[Exercise prompt]:
Give back every record below word for word, with the pictures omitted.

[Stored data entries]
▽

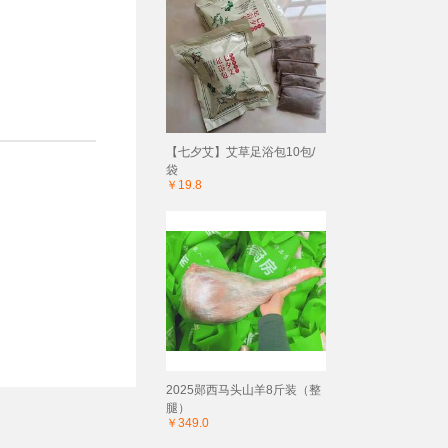
【七夕艾】艾草足浴包10包/
袋
￥19.8
2025郧西马头山羊8斤装（整
腿）
￥349.0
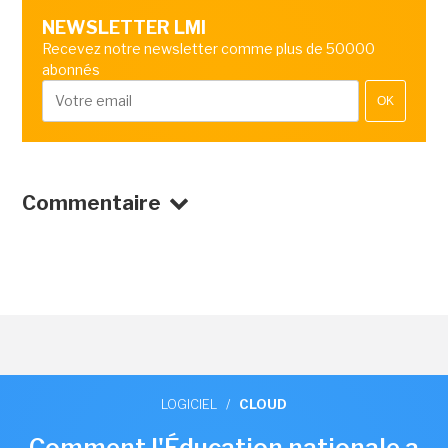
NEWSLETTER LMI
Recevez notre newsletter comme plus de 50000
abonnés
OK
Commentaire
LOGICIEL
/
CLOUD
Comment l'Éducation nationale a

△

[Reply to the exercise]:
【七夕艾】艾草足浴包10包/
袋
￥19.8
2025郧西马头山羊8斤装（整
腿）
￥349.0
NEWSLETTER LMI
Recevez notre newsletter comme plus de 50000
abonnés
OK
Commentaire
LOGICIEL
/
CLOUD
Comment l'Éducation nationale a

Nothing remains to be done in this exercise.